OpenWorld 2017: MySQL Automatic Diagnostics: System, Mechanism, and Usage

Shangshun Lei and Lixun Peng from Alibaba Cloud discussed in this session a system they have built called CloudDBA to automate a lot of traditional DBA roles.  The system sounds pretty cool and is what my team should be aspiring to do.  But there was not a lot of information on the how, and a lot of the what for CloudDBA.  My notes from the session are:

  • Why CloudDBA
    • Reduce Costs –
      • 80% of time spent on finding root cause, optimizing performance, scaling hardware and resources
      • 20% on database platform
    • Focus your resources on business
    • Provide best technology
  • Architecture
    • Kafka/JStorm for log collection
    • Offline Data repository
      • Error log
      • slow log
      • audit log
      • cpu/ios/status
    • Offline diagnostics
      • Top SQL Analyss
      • Trx Analysis
      • SQL Review
      • Deadlock Analysis
    • Online diagnostics
      • Knowledge base – rule engine
      • Inference Engine – matches for conditions and runs execution to resolve or provide advise to users
    • Realtime Event and advise
      • Slave delay
      • Config Tuning
      • Active Session
      • Lock and Transaction
      • Resource
  • Rule Engine
    • Immediate detection of useful changes with low cost
    • Choose correct inference model
      • Database global status is mature and easy to get
      • High frequency monitoring to make sure no useful info is missed
      • Real time state change detection algorithms
      • Importance of database experience
  • Knowledge Base and inference engine
    • Ability to accumulate DBA experts’ experience in short time
    • Accurate issue detection & corresponding advice
  • Offline diagnosis
    • Audit log does matter
    • Record full SQLs for database
    • A feature of AliSQL, no performance impact
  • Transaction analyiss
    • uncommitted transactions
    • long transactions
    • long interval between transactions statements
    • big transactions
  • SQL review
    • how many types of sql
    • how many types of transactions
    • sqls or sequence in transaction is expected or not
    • scan rows, return rows, elapsed time and sql advise
  • Top SQL
    • top sql before optimize
    • help explain questions such as why my cpu is 100%
    • different statistics dimensions and performance metrics
  • SQL Advisor
    • Not a database optimizer
    • built outside of MySQL kernel
    • query rewriter
    • follow rules to create indexes that works for the lowest cost

An Introduction to Database as a Service with an emphasis on OpenStack using Trove – Percona Live 2015

My first real session of the conference was “An introduction to Database as a Service with an emphasis on OpenStack using Trove” by Amrith Kumar (Tesora) and Matt Griffin (Percona).  I had originally planned on attending “MySQL and Openstack deep dive” by Peter Boros (Percona), but after speaking with him last night in the vendor hall I realized that this session could have more immediate applicability to my team.

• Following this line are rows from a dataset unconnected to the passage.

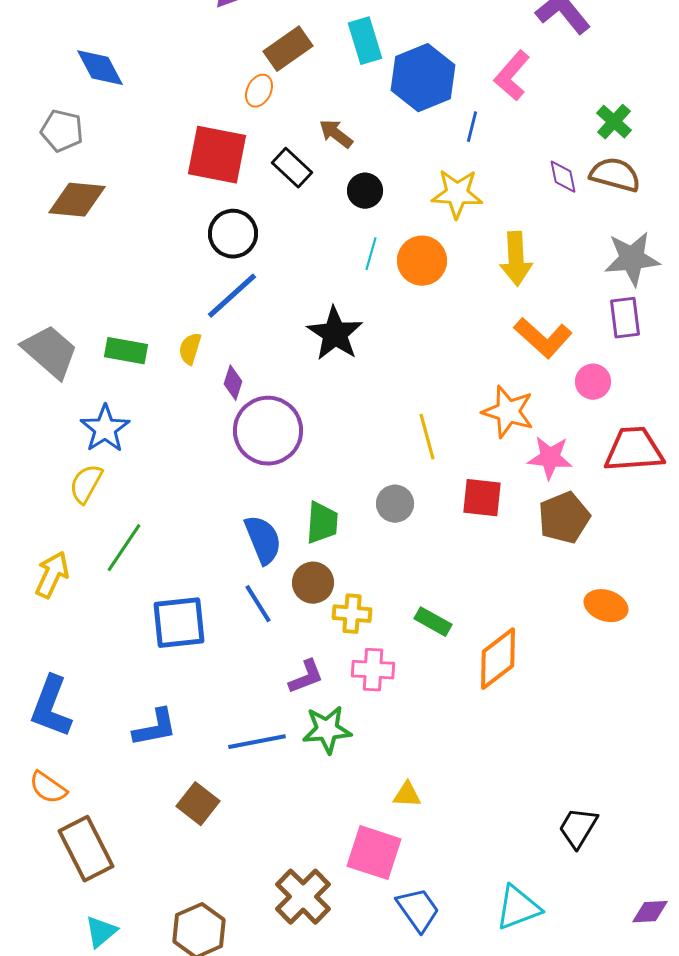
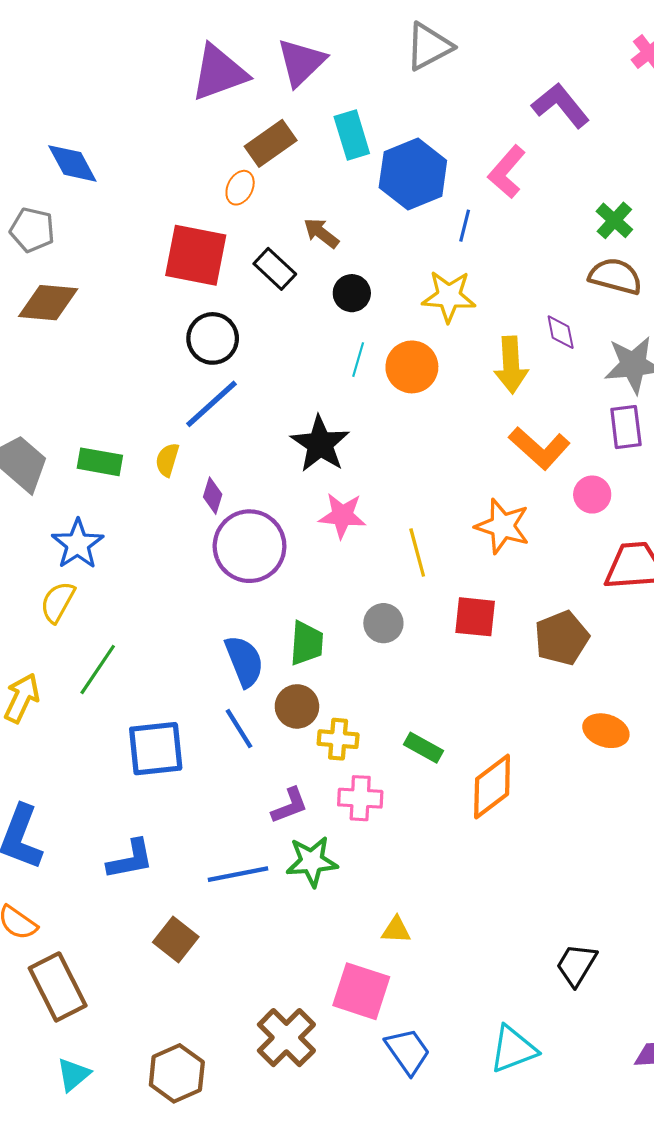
purple diamond: (563, 177) -> (561, 332), moved
pink star: (550, 458) -> (342, 516), moved

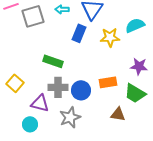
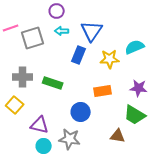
orange rectangle: (108, 82) -> (103, 91), moved
gray cross: (58, 87) -> (23, 77), moved
gray star: (70, 117) -> (70, 139), turned 30
cyan circle: (30, 124) -> (44, 146), moved

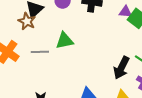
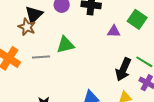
purple triangle: (125, 12) -> (114, 31), moved

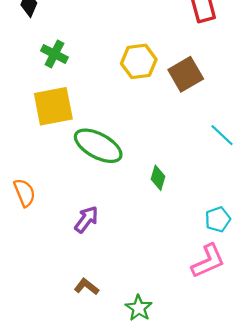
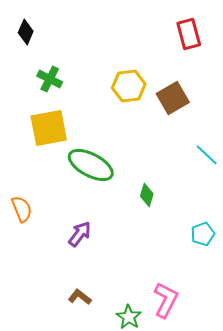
pink L-shape: (208, 261) -> (166, 300), moved, turned -39

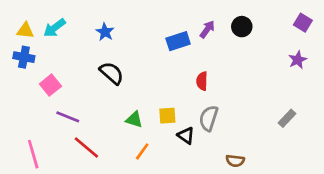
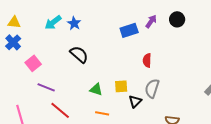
cyan arrow: (54, 28) -> (53, 22), moved
blue cross: (24, 57) -> (13, 42), turned 35
black triangle: (186, 136) -> (135, 101), turned 40
orange line: (142, 151) -> (102, 113), turned 64

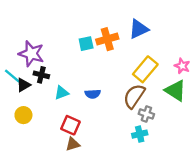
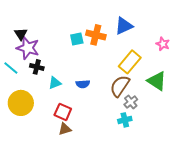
orange cross: (107, 39) -> (96, 35), turned 30
pink star: (182, 66) -> (163, 44), moved
black triangle: (23, 85) -> (21, 34), moved, turned -32
gray cross: (146, 114) -> (131, 102), turned 32
yellow circle: (23, 115) -> (21, 103), size x1.6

The session started with an overview of the cloud landscape which showed AWS and Microsoft at the top of the cloud market for Enterprises.  But there are a lot of other clouds that are getting evaluated and the market is growing fast and changing.  68% of enterprises have less than 20% of their application in a public cloud so a lot of room for growth.

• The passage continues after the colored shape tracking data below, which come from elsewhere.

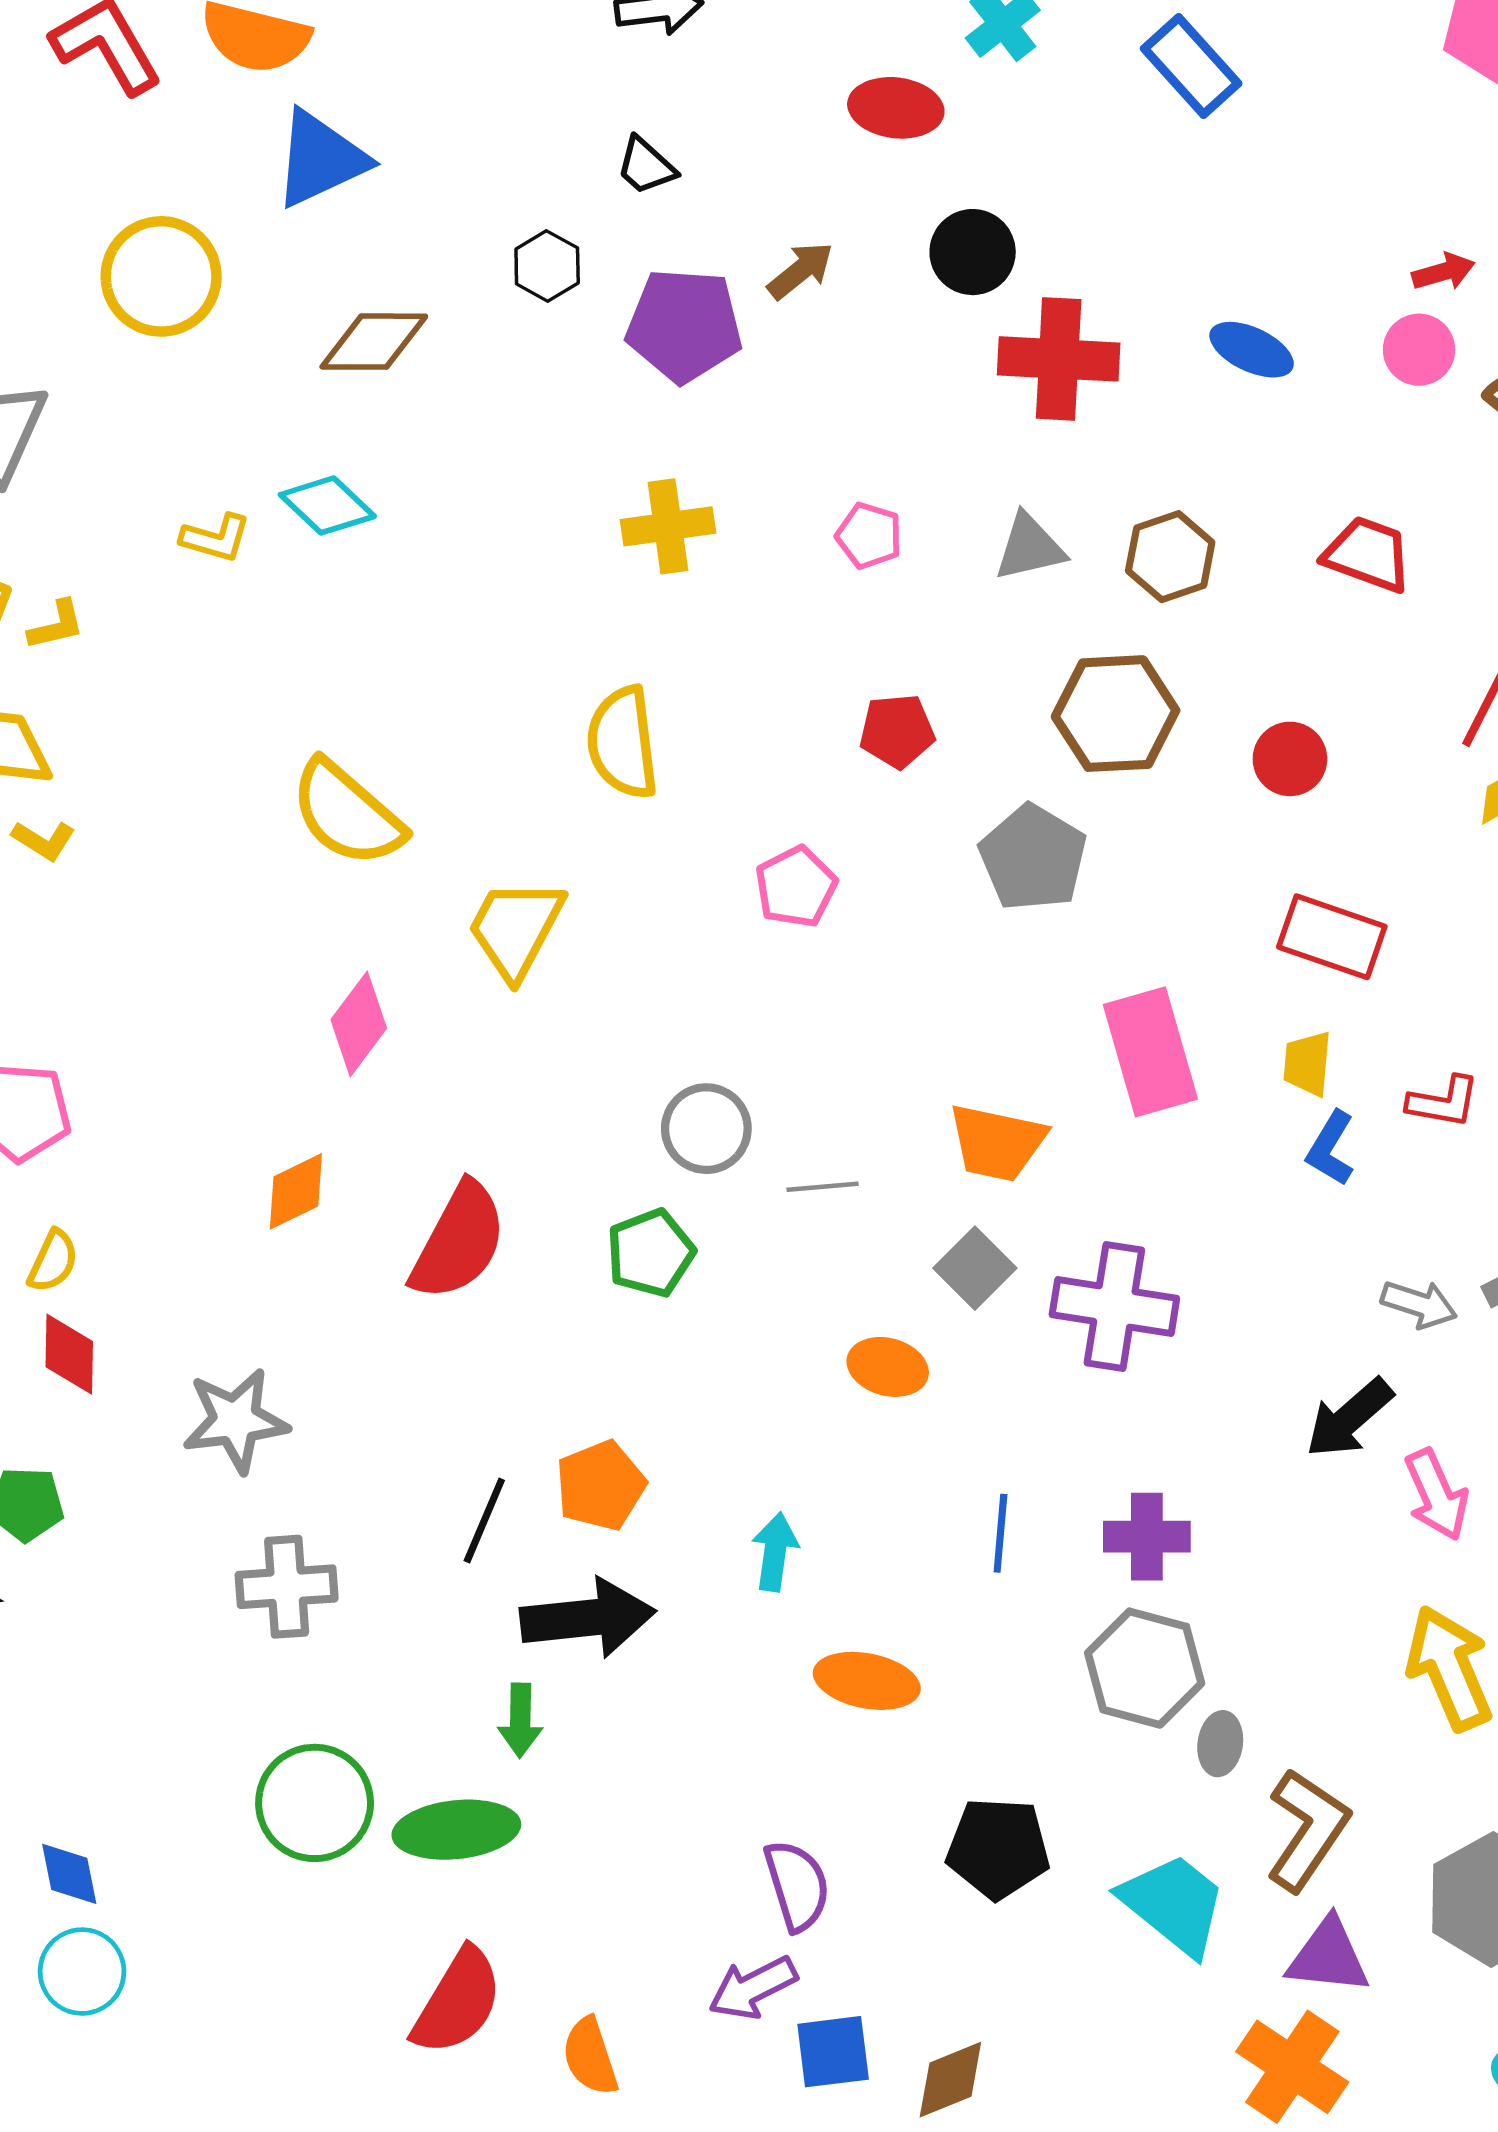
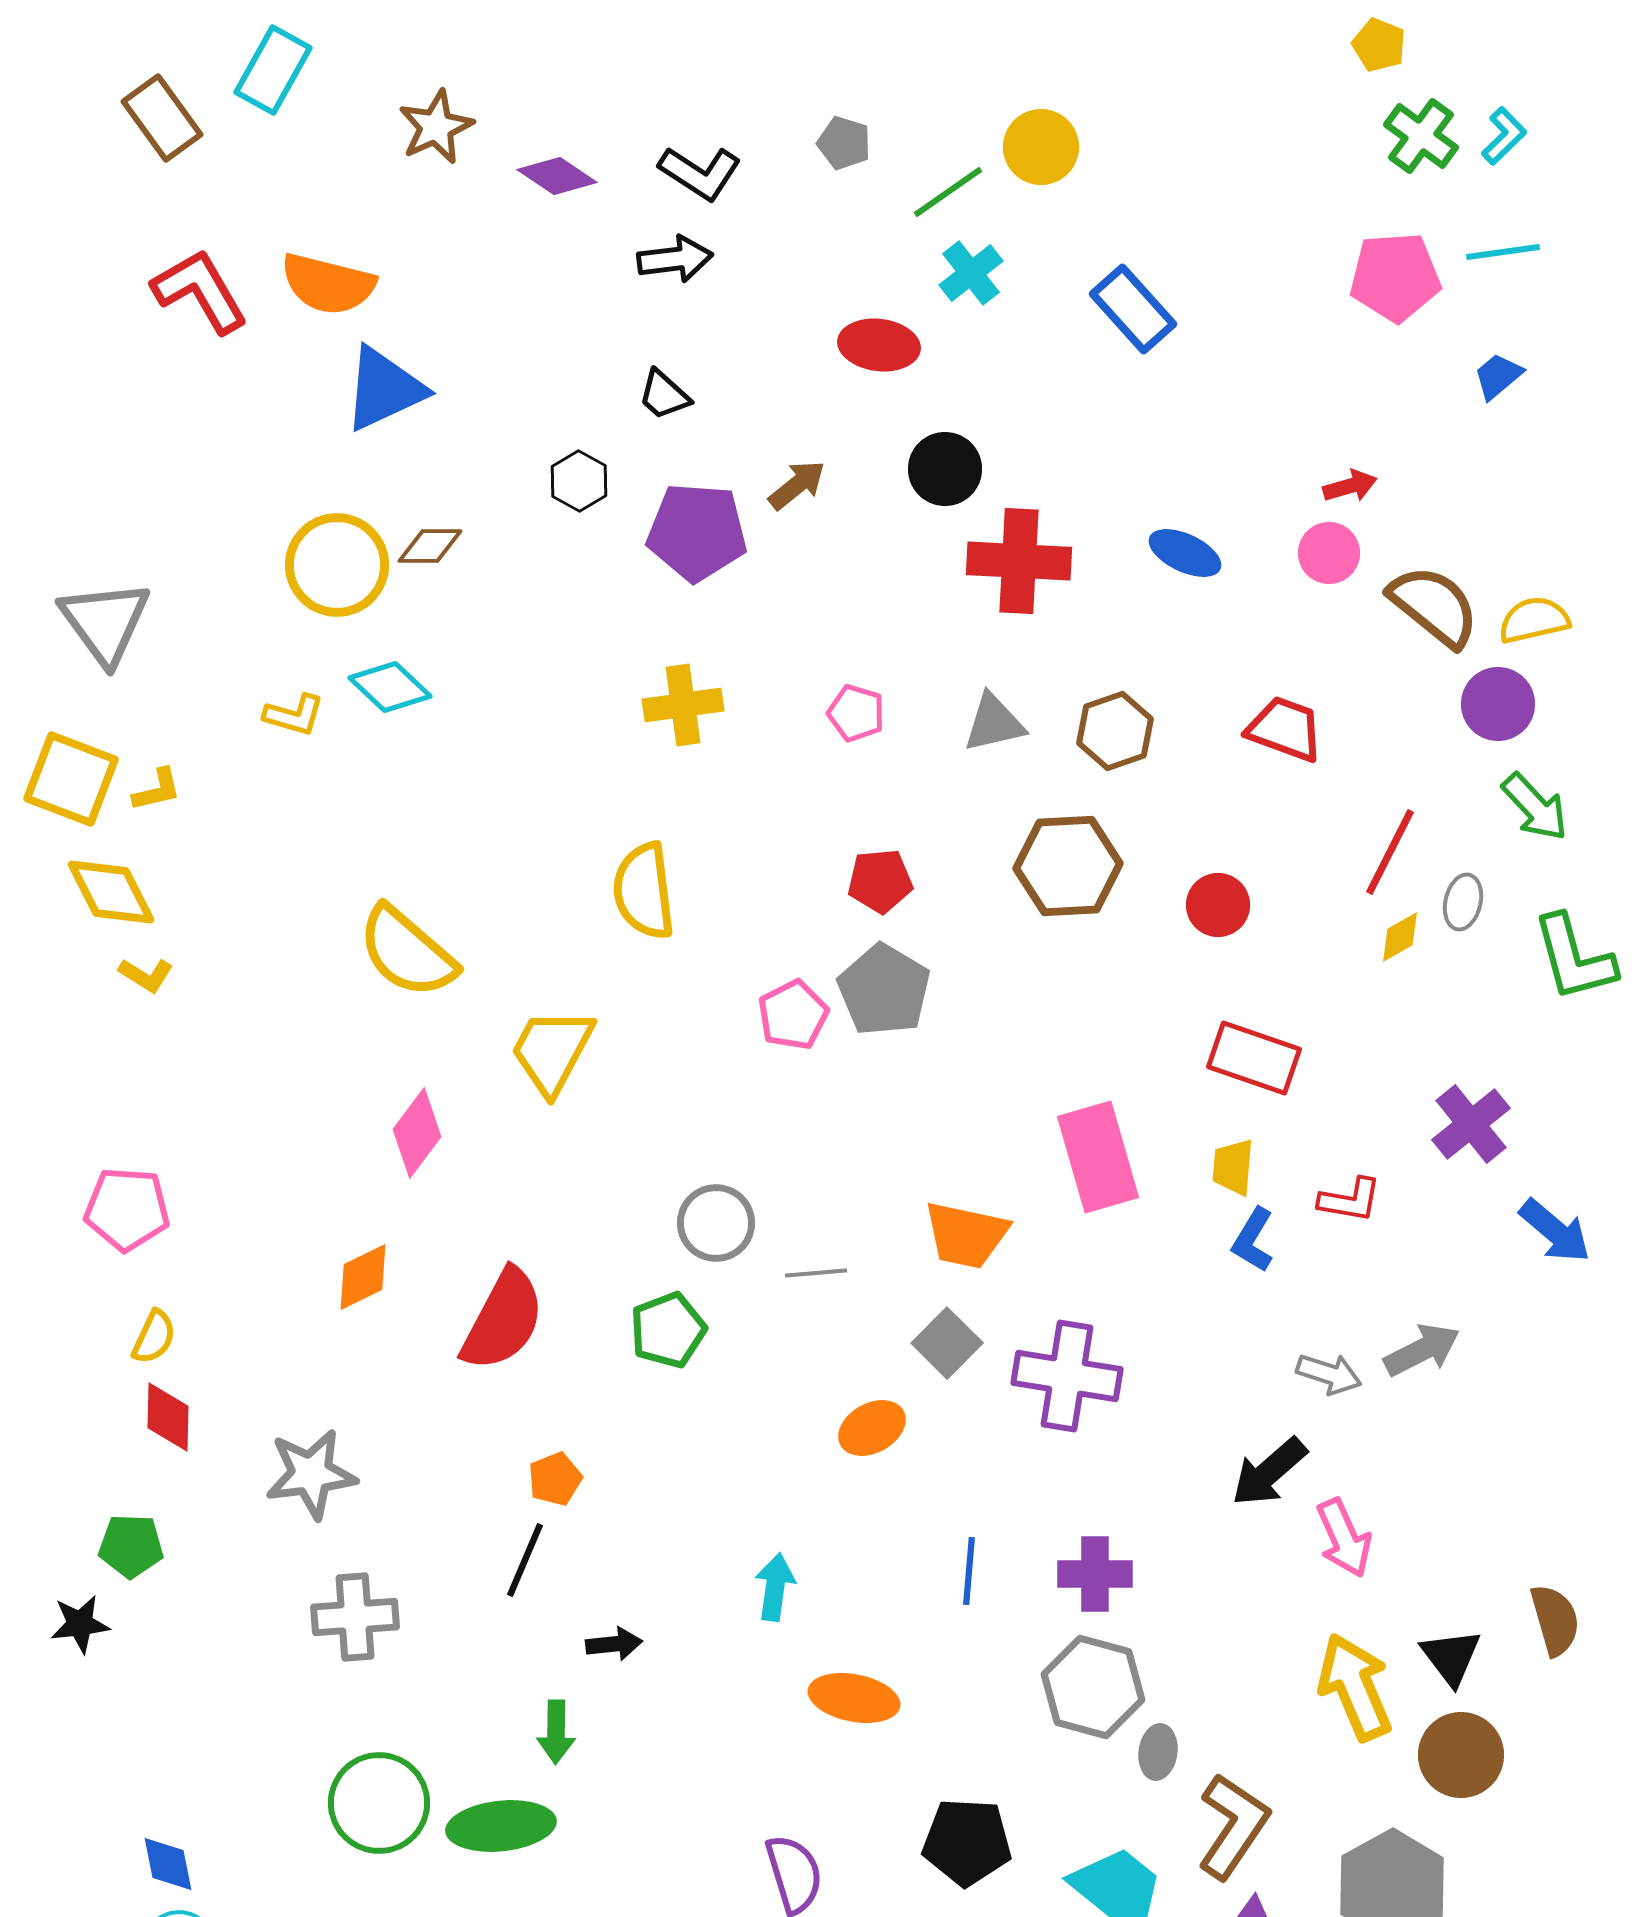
yellow circle: (161, 276) -> (337, 565), moved
brown diamond: (374, 342) -> (430, 546), size x0.7
gray pentagon: (1033, 858) -> (884, 990), moved
orange ellipse: (888, 1367) -> (872, 1428), turned -44
orange pentagon: (601, 1486) -> (555, 1479), moved, size x0.7
black arrow: (588, 1618) -> (614, 1644), size x0.5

Clouds provide a lot of value but this session concentrated on Speed, Low Cost, and Flexibility.  They pointed out that most of the cost savings come in the early phases of a project/application because you don’t have to oversize your infrastructure.  Database as a Service provides simplified database provisioning and the ability to manage at scale.  OpenStack and Trove help companies provide Database as a Service.

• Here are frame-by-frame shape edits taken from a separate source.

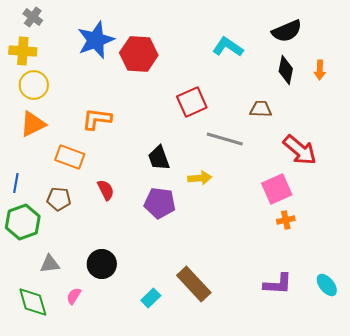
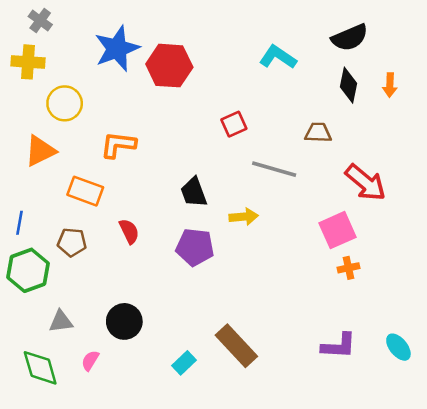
yellow circle: (34, 85) -> (65, 103), moved
red square: (192, 102) -> (234, 124), size x0.7

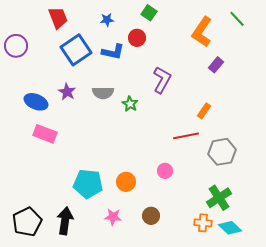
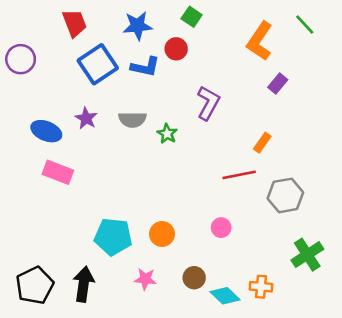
blue star: (107, 20) -> (138, 26), size x1.6
pink circle: (165, 171) -> (221, 228), moved
green cross: (219, 198) -> (307, 255), moved
cyan diamond: (230, 228) -> (225, 296), moved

Next they provided a good overview of OpenStack and the services it provides.  Then they introduced Sahara (Hadoop as a Service) and Trove (Database as s Service).  Since this was a session on Trove there was very little information on Sahara.  Trove has to run ontop of OpenStack today, but there are discussions of breaking that dependency in the future.  Trove supports multiple databases (MySQL, PostgreSQL, MongoDB, Counchbase, ….).  It provides framework for higher level operations like backup and recovery, replication, clustering, HA, etc.  They are adding new database platforms with just about every release (twice a year release cycle).  The real value of Trove is that the configurations contributed are from industry experts.  Trove does not remove the need for expertise, but it frees organizations to roll out quicker because you can get expertise as you go.  This helps with dev ops because you don’t have to have a platform expert on each project.

Trove supports a number of different database platforms, but they are all at different levels of maturity.  There is some loss of control because o the standardization of instances, but Trove is open source so you can modify it as needed.  Configuration groups in Trove is one way you can modify the default behaviors.  Trove will add Galera clustering in Liberty.  Oracle support in Trove can be purchased.  Biggest advantage provided by Trove and OpenStack is a common API to provision resources from private, to public, to hybrid cloud deployments.

All in all this looks like a good project that we should dive into to see how it can increase our effectiveness.